Why do demons seem to come out in the middle of the night? Last night, in my dreams, I think every fear, every bad situation, everything I’ve ever wrestled with came to visit me. Okay, not all of them, as then I would have to call it a nightmare. Enough yucky stuff sneaked into my pleasant dreams, so much so, I woke up wondering what the heck? In Bible times, and often for me today, God spoke to His children through dreams or visions. In Old Testament times God gifted people with the ability to interpret dreams. Daniel was such a person. I could use a Daniel today.
Last night was a jumble of stuff coming fast and furious. I woke up often and then returning to sleep would find myself right back where I left off. This went on all night long. Could my conscience simply be trying to make sense of everything which has happened recently? Did the devil and his pals have an enormous sense of warped fun with me? Is God helping me see my life as a jumbled mess with character refining still to be done? Or might it be something entirely different?

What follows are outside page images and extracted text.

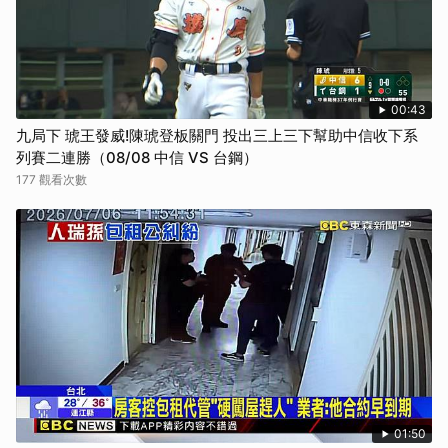
00:43
九局下 琥王發威!陳琥登板關門 投出三上三下幫助中信收下系
列賽二連勝（08/08 中信 VS 台鋼）
177 觀看次數
01:50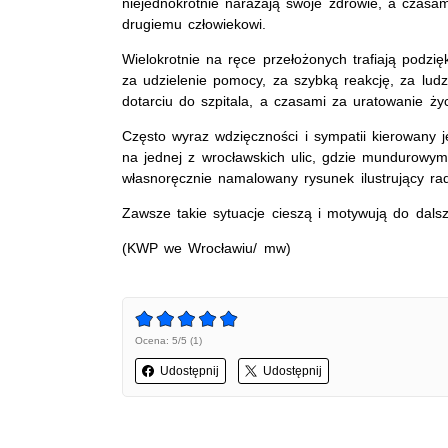
niejednokrotnie narażają swoje zdrowie, a czasa
drugiemu człowiekowi.
Wielokrotnie na ręce przełożonych trafiają podzię
za udzielenie pomocy, za szybką reakcję, za lud
dotarciu do szpitala, a czasami za uratowanie życ
Często wyraz wdzięczności i sympatii kierowany je
na jednej z wrocławskich ulic, gdzie mundurowym 
własnoręcznie namalowany rysunek ilustrujący ra
Zawsze takie sytuacje cieszą i motywują do dalsze
(KWP we Wrocławiu/ mw)
Ocena: 5/5 (1)
Udostępnij
Udostępnij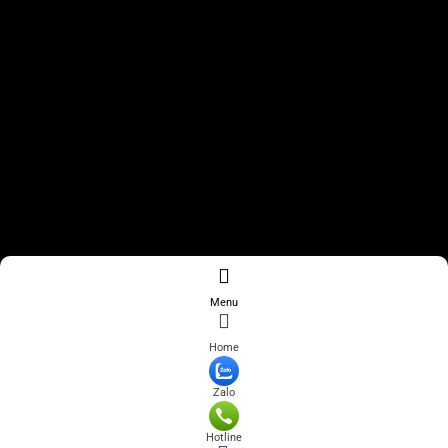
Menu
Home
Zalo
Hotline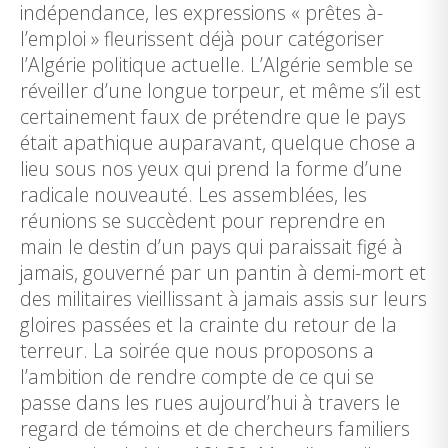
indépendance, les expressions « prêtes à-
l’emploi » fleurissent déjà pour catégoriser
l’Algérie politique actuelle. L’Algérie semble se
réveiller d’une longue torpeur, et même s’il est
certainement faux de prétendre que le pays
était apathique auparavant, quelque chose a
lieu sous nos yeux qui prend la forme d’une
radicale nouveauté. Les assemblées, les
réunions se succèdent pour reprendre en
main le destin d’un pays qui paraissait figé à
jamais, gouverné par un pantin à demi-mort et
des militaires vieillissant à jamais assis sur leurs
gloires passées et la crainte du retour de la
terreur. La soirée que nous proposons a
l’ambition de rendre compte de ce qui se
passe dans les rues aujourd’hui à travers le
regard de témoins et de chercheurs familiers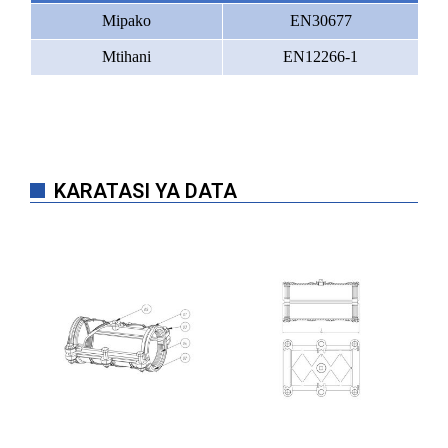
Mipako
EN30677
Mtihani
EN12266-1
KARATASI YA DATA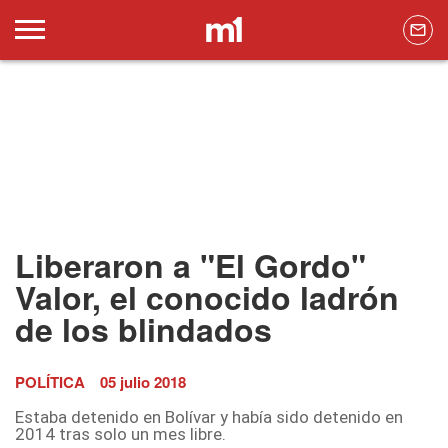
Liberaron a "El Gordo"
Valor, el conocido ladrón
de los blindados
POLÍTICA
05 julio 2018
Estaba detenido en Bolívar y había sido detenido en
2014 tras solo un mes libre.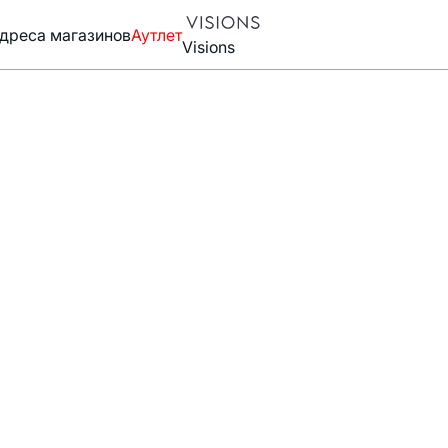
дреса магазинов
Аутлет
Visions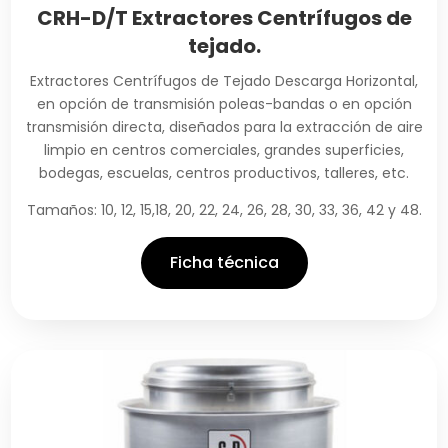
CRH-D/T Extractores Centrífugos de
tejado.
Extractores Centrífugos de Tejado Descarga Horizontal,
en opción de transmisión poleas-bandas o en opción
transmisión directa, diseñados para la extracción de aire
limpio en centros comerciales, grandes superficies,
bodegas, escuelas, centros productivos, talleres, etc.
Tamaños: 10, 12, 15,18, 20, 22, 24, 26, 28, 30, 33, 36, 42 y 48.
Ficha técnica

I call it the “Dream Puzzle Phenomenon”. We start to solve a puzzle by first dumping all the pieces out of their box for better visual acuity. One-by-one we take each piece and place it in its proper position. I love puzzles and I love mysteries; not so much when I am the puzzle or the mystery. I wonder if I were to ask God, would he send me Daniel for a quick interpretation?
Since accepting Jesus as my personal Lord and Savior, I have made messes of lots of things. Quite a bit of character refining has taken place in those years. As I experience the good, the bad and the ugly, deeper spiritual growth occurs. God, always faithful, gets me through. I am not the same person I was those many years past. I have not arrived to all I will be either! Little-by-little God is developing Christ-like character within.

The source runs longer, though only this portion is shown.